Working data section start

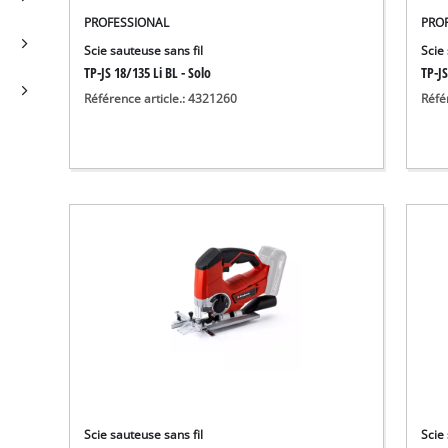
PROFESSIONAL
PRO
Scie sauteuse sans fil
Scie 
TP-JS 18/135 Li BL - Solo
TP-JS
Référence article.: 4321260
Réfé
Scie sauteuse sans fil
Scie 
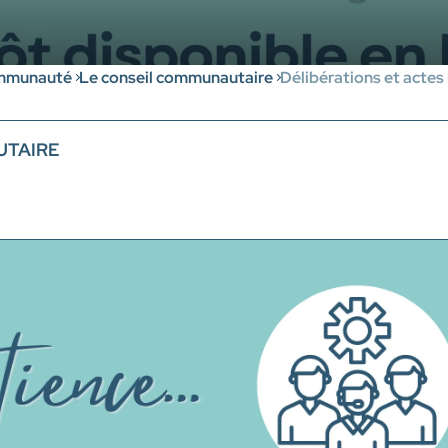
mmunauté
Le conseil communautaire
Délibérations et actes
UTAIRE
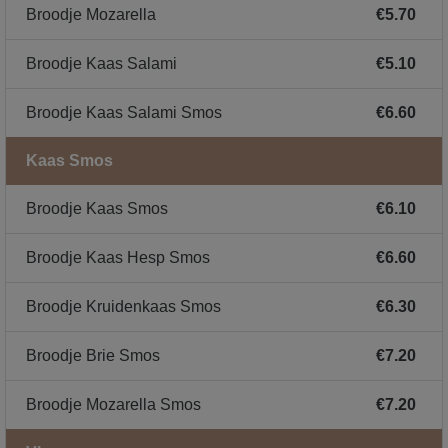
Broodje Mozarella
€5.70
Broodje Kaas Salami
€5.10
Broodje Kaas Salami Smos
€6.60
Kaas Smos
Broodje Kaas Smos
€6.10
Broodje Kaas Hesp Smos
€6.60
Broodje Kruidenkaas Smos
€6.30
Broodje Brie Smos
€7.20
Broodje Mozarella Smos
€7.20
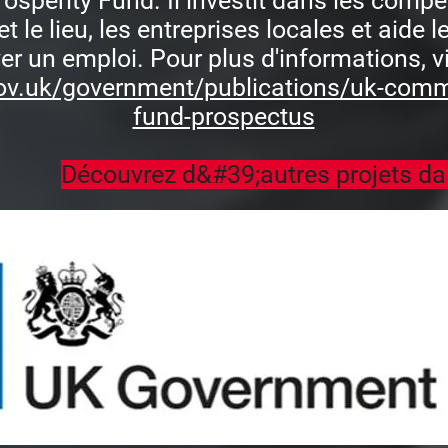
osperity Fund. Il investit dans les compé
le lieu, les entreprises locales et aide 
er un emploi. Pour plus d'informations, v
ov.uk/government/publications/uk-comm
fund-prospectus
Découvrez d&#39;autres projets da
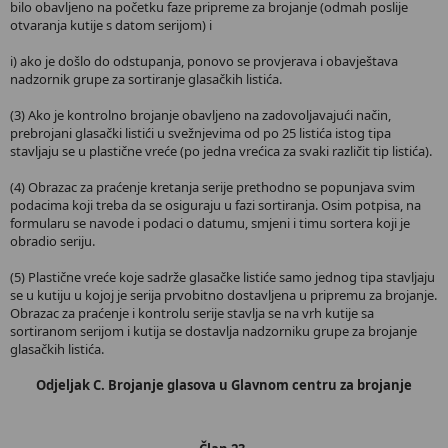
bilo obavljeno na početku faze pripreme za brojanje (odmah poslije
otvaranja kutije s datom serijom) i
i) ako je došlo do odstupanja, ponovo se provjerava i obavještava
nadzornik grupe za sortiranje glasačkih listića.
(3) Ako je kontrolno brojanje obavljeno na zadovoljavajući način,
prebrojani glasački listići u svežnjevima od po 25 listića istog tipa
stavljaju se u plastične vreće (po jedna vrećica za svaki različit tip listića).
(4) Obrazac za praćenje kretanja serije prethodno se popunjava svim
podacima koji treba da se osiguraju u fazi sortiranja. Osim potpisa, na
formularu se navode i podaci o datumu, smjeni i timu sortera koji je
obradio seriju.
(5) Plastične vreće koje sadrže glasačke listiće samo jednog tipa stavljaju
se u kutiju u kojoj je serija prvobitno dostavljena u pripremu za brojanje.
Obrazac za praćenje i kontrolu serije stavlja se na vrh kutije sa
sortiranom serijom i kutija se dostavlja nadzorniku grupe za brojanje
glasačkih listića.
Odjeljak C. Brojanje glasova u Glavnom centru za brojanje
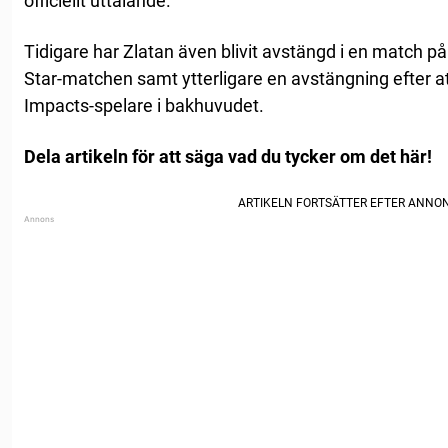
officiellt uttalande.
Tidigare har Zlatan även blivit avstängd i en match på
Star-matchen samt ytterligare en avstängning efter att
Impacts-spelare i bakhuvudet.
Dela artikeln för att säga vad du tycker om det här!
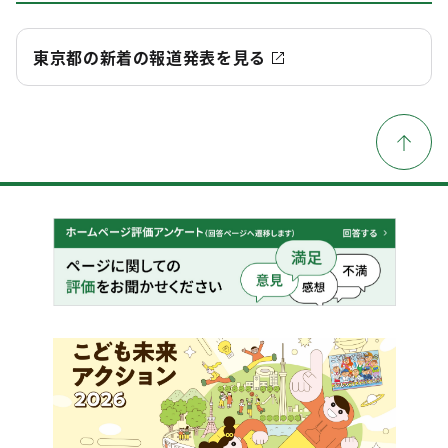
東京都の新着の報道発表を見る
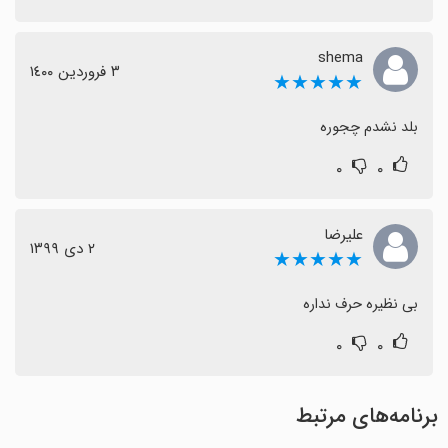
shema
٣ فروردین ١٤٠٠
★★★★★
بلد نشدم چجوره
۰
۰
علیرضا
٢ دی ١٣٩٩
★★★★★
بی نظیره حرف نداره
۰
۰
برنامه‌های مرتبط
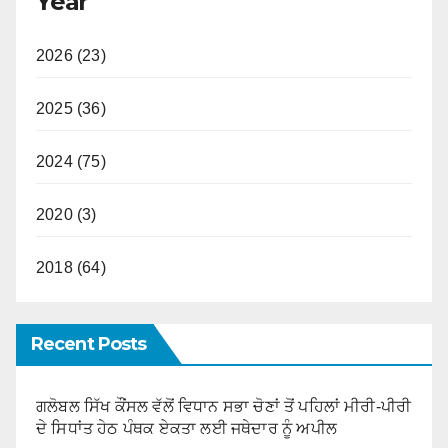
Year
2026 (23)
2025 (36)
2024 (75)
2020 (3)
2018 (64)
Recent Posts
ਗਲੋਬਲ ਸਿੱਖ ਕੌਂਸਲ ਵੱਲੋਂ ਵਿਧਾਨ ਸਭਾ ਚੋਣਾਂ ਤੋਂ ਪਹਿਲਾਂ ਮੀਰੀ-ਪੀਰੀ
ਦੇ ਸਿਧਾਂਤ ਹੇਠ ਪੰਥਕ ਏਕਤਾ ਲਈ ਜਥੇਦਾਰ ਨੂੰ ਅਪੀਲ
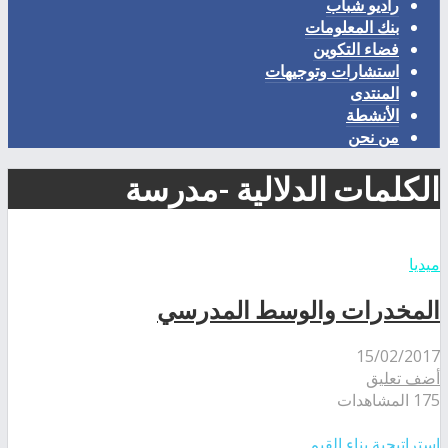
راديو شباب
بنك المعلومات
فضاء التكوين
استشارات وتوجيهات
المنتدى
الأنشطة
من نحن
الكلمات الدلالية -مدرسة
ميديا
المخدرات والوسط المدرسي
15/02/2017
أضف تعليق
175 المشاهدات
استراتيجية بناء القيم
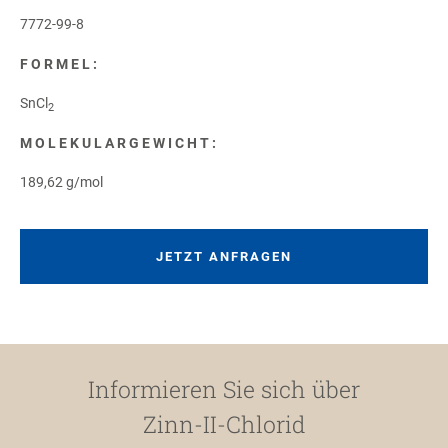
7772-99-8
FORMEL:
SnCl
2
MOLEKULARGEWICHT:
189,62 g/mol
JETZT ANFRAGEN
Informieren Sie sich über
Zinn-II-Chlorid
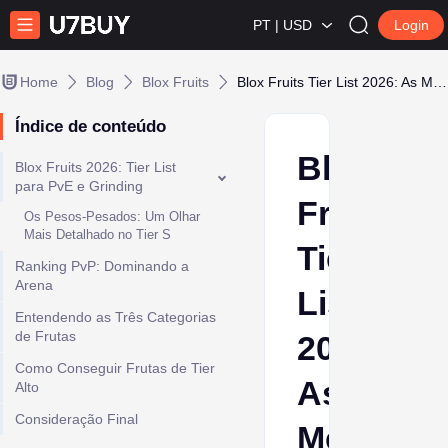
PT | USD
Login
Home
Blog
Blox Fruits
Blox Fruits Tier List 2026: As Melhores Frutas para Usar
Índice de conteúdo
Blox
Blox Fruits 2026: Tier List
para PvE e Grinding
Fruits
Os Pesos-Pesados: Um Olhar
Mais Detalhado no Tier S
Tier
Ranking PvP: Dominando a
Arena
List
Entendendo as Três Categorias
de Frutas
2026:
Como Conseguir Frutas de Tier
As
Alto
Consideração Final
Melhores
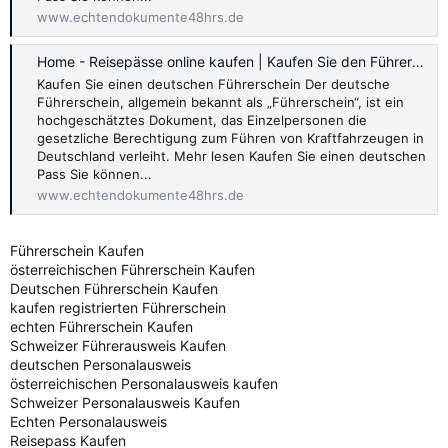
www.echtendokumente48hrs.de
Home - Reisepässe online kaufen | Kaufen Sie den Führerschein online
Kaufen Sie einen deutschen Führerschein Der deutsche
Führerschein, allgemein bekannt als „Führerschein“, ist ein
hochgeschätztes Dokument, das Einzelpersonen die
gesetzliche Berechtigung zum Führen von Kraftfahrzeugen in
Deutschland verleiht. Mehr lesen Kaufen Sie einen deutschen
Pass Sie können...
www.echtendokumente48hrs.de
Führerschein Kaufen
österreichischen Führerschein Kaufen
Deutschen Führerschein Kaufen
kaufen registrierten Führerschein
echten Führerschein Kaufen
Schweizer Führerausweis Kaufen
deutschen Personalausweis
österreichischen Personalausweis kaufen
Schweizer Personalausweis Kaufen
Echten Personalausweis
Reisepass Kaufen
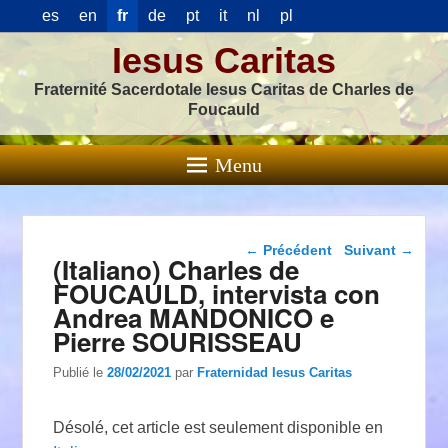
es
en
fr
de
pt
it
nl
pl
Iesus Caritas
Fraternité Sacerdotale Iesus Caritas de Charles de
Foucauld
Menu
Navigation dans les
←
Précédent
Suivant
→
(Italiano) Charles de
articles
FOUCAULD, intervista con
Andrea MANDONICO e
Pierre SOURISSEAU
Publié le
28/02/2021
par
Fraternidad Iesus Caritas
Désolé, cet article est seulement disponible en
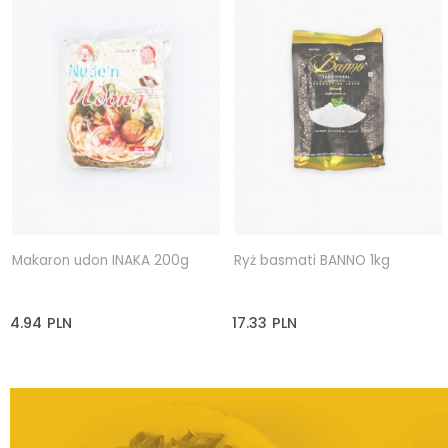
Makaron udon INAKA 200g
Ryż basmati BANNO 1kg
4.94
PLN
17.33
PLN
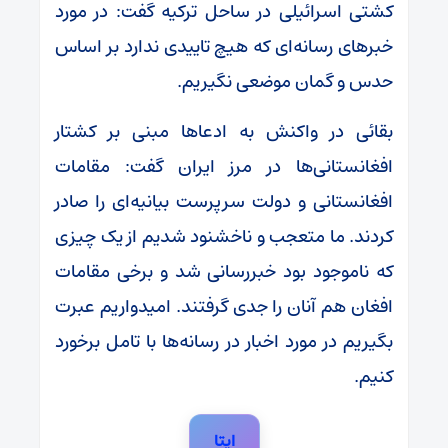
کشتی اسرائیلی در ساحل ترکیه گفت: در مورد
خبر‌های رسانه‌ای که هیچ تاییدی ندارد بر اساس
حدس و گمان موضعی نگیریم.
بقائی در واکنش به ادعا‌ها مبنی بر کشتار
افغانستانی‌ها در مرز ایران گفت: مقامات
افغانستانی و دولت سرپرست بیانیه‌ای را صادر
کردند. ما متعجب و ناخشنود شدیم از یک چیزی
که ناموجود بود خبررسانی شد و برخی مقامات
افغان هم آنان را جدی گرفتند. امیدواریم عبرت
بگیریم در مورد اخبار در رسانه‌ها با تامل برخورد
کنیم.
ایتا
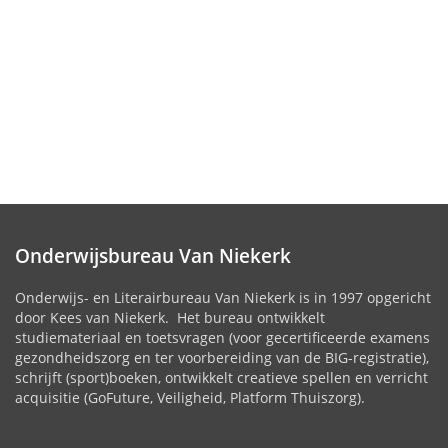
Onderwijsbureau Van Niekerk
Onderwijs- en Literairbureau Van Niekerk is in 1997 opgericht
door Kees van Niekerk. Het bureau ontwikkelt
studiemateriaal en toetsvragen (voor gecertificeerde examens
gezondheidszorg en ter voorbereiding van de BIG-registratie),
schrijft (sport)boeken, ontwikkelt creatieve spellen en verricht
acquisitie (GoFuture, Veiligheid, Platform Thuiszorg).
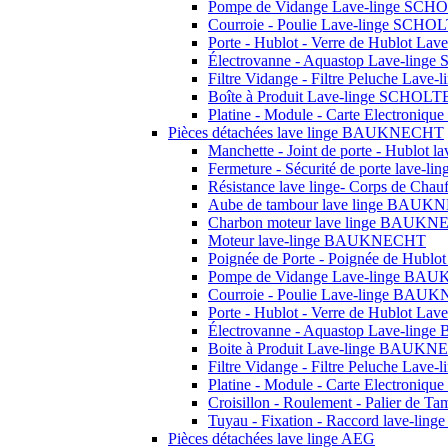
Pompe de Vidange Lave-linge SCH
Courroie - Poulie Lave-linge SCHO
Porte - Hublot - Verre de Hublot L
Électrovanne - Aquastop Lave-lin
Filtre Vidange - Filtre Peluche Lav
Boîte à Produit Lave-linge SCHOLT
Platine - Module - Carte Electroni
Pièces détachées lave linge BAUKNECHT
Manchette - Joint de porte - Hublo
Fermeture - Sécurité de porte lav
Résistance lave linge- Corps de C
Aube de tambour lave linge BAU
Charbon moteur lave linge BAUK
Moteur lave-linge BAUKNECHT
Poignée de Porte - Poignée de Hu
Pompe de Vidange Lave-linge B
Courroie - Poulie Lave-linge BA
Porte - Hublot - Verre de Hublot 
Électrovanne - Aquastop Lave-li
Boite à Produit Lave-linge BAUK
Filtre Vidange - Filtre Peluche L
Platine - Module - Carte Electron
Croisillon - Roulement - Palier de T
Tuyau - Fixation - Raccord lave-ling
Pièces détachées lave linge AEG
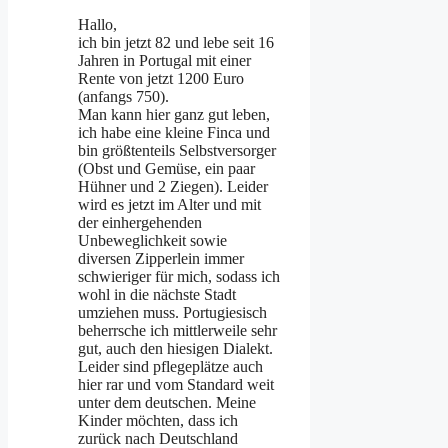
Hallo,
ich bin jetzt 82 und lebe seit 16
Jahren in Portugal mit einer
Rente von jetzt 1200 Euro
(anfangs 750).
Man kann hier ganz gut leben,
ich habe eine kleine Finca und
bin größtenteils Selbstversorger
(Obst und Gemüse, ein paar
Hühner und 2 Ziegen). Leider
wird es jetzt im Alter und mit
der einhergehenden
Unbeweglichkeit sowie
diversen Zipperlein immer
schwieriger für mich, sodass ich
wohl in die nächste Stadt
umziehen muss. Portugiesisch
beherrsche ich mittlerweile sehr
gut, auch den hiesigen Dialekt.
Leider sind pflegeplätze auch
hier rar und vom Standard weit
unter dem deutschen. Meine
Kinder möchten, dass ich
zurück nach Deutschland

Working data section end

Although pictures appear among the records above, write out exactly only the lines from the one that has "Reisepass Kaufen" through the one that has "Platine - Module - Carte Electroni", and leave the pictures out.

Reisepass Kaufen
es
en
fr
de
pt
it
nl
pl
Iesus Caritas
Fraternité Sacerdotale Iesus Caritas de Charles de
Foucauld
Menu
Navigation dans les
←
Précédent
Suivant
→
(Italiano) Charles de
articles
FOUCAULD, intervista con
Andrea MANDONICO e
Pierre SOURISSEAU
Publié le
28/02/2021
par
Fraternidad Iesus Caritas
Désolé, cet article est seulement disponible en
Makaron udon INAKA 200g
Ryż basmati BANNO 1kg
4.94
PLN
17.33
PLN
کشتی اسرائیلی در ساحل ترکیه گفت: در مورد
خبر‌های رسانه‌ای که هیچ تاییدی ندارد بر اساس
حدس و گمان موضعی نگیریم.
بقائی در واکنش به ادعا‌ها مبنی بر کشتار
افغانستانی‌ها در مرز ایران گفت: مقامات
افغانستانی و دولت سرپرست بیانیه‌ای را صادر
کردند. ما متعجب و ناخشنود شدیم از یک چیزی
که ناموجود بود خبررسانی شد و برخی مقامات
افغان هم آنان را جدی گرفتند. امیدواریم عبرت
بگیریم در مورد اخبار در رسانه‌ها با تامل برخورد
کنیم.
ایتا
Onderwijsbureau Van Niekerk
Onderwijs- en Literairbureau Van Niekerk is in 1997 opgericht
door Kees van Niekerk. Het bureau ontwikkelt
studiemateriaal en toetsvragen (voor gecertificeerde examens
gezondheidszorg en ter voorbereiding van de BIG-registratie),
schrijft (sport)boeken, ontwikkelt creatieve spellen en verricht
acquisitie (GoFuture, Veiligheid, Platform Thuiszorg).
Pompe de Vidange Lave-linge SCH
Courroie - Poulie Lave-linge SCHO
Porte - Hublot - Verre de Hublot L
Électrovanne - Aquastop Lave-lin
Filtre Vidange - Filtre Peluche Lav
Boîte à Produit Lave-linge SCHOLT
Platine - Module - Carte Electroni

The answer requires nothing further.